(TASK INPUTS)
-=-=-=-=-
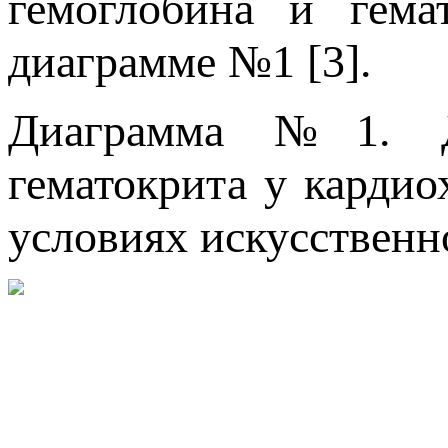
гемоглобина и гем
диаграмме №1 [3].
Диаграмма №1. Ди
гематокрита у карди
условиях искусственн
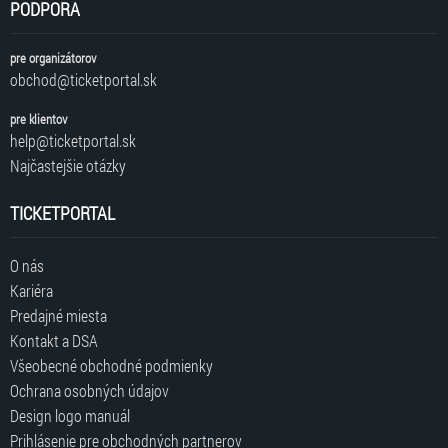
PODPORA
pre organizátorov
obchod@ticketportal.sk
pre klientov
help@ticketportal.sk
Najčastejšie otázky
TICKETPORTAL
O nás
Kariéra
Predajné miesta
Kontakt a DSA
Všeobecné obchodné podmienky
Ochrana osobných údajov
Design logo manuál
Prihlásenie pre obchodných partnerov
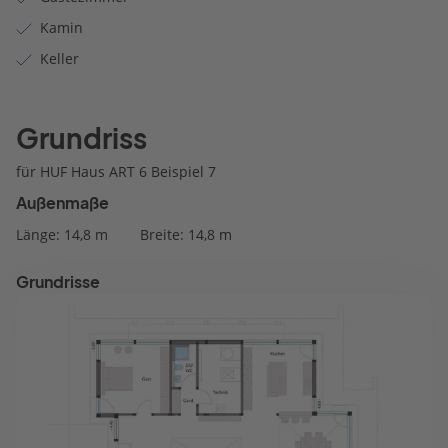
Kamin
Keller
Grundriss
für HUF Haus ART 6 Beispiel 7
Außenmaße
Länge: 14,8 m
Breite: 14,8 m
Grundrisse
-=-=-=-=-
(AIM OF THE EXERCISE) Write the records out again exactly; none of the pictures belong in the copy.

(ANSWER TO THE EXERCISE)
гемоглобина и гем
диаграмме №1 [3].
Диаграмма №1. Ди
гематокрита у карди
условиях искусственн
PODPORA
pre organizátorov
obchod@ticketportal.sk
pre klientov
help@ticketportal.sk
Najčastejšie otázky
TICKETPORTAL
O nás
Kariéra
Predajné miesta
Kontakt a DSA
Všeobecné obchodné podmienky
Ochrana osobných údajov
Design logo manuál
Prihlásenie pre obchodných partnerov
Kamin
Keller
Grundriss
für HUF Haus ART 6 Beispiel 7
Außenmaße
Länge: 14,8 m
Breite: 14,8 m
Grundrisse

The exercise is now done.